- Echoes from a Distant Frontier: The Brown Sisters' Correspondence from Antebellum Florida
Over the last ten years, James M. Denham has been the hardest-working historian of Florida. He has authored and coauthored numerous articles and books on the nineteenth-century history of this fascinating, bizarre, and understudied state. All of his work is of high quality, including A Rogue's Paradise (1997), his monograph on crime and punishment in Florida during the nineteenth century—perhaps the best single-state study of violence and lawbreaking yet written. Given the nature of Florida—in the nineteenth century only, of course—that volume is necessarily one of the more comprehensive histories of the state as well. This reviewer [End Page 323] knows less about Keith L. Huneycutt, a professor of English at Florida Southern College in Lakeland, where Denham also teaches history. Not only the association, but also the evidence of this text recommends him. For Echoes from a Distant Frontier is a well-edited and interesting collection of letters from a loquacious set of correspondents, and a story whose cliffhangers and tragedies might move a jaded reader.
The Brown sisters, Corinna and Ellen, moved from New England to Florida in 1835. The daughters of a New Hampshire privateer captain and his widow, they were left after the death of both parents with little more than their education. Their brother Mannevillette Brown, an aspiring painter, moved to Ithaca, New York, then spent two decades in Europe, and finally returned to live in Utica, New York. Corinna and Ellen chose instead to move to East Florida to live with their aunt. There they would encounter the frontier society of the edge of plantation expansion. Letters to Mannevillette detail both their outsiders' perspective on this culture and their attempts to acclimate to its values. Within a few years, and without apparent effort, they became proslavery southerners.
Another story coursing beneath the sisters' letters, however, tells of the opposition of others to the forces of conquest with which the sisters were aligned. Where sugar and cotton plantations crept south into the Florida peninsula, they and other white migrants encountered determined resistance to American expansion in the form of the Second Seminole War (1835–1842). Each sister married a man who served in that long conflict. As the letters and the years roll on, they tell of the sisters' attempts to nurture their families among movement, economic troubles, wars and rumors of wars, and eventually, family heartbreaks that at times suffused their correspondence with quiet desperation.

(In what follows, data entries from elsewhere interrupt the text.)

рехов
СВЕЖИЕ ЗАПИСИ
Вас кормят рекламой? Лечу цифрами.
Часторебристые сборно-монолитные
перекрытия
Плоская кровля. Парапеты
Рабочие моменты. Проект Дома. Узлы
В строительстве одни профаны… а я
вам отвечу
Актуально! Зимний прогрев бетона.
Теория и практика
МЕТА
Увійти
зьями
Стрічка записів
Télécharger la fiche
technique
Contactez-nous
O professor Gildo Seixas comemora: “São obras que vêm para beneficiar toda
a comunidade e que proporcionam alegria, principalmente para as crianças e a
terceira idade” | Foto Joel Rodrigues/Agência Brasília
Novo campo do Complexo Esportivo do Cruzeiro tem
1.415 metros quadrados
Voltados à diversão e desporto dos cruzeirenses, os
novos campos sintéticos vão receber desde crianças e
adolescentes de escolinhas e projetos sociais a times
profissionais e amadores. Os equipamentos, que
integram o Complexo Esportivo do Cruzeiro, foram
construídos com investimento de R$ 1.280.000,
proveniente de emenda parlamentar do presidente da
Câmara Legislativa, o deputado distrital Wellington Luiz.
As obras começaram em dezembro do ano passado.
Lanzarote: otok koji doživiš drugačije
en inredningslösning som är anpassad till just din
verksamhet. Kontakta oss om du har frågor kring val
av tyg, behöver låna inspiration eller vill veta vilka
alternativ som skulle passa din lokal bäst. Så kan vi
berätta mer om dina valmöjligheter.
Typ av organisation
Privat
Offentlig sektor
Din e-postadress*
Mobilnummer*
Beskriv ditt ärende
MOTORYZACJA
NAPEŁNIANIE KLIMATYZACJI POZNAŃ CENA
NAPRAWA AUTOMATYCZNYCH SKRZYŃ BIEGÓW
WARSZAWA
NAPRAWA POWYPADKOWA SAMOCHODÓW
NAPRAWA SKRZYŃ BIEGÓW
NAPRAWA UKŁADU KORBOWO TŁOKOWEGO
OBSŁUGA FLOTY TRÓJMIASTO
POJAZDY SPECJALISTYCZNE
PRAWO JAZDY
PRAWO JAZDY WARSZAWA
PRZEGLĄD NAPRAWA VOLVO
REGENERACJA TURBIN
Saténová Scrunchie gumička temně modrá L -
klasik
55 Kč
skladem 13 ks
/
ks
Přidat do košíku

Denham and Huneycutt have edited the collection of letters, which now rests in the archives of the U.S. Military Academy at West Point, New York, with a skillful and light hand. They set each chapter in the context of the sisters' lives, rapidly sketching their many moves and summarizing some of the letters. The editors provide, from their wealth of knowledge about Florida history, numerous contextual footnotes about the host of characters who move through the lives of Corinna and Ellen. One chilling plot woven through the sisters' lives is their treatment of enslaved African Americans, who appear primarily in the role of investments and emergency funds. From time to time husbands and aunts travel to New Orleans or Charleston to purchase a woman or man. Then, as the need arises, the sisters or their spouses sell away the same men, [End Page 324] women, and children as readily and with as little evident compunction as one might cash in a certificate of deposit today. As Walter Johnson (Soul By Soul: Life Inside the Antebellum Slave Market ) and others have argued, to oppose slaveholding and capitalism makes little sense. In the everyday life of the expanding plantation South, white people bought and sold black people in the quest to create, preserve, and recreate themselves and their hopes for themselves through the entrepreneurial opportunities and commodified dreams of the market.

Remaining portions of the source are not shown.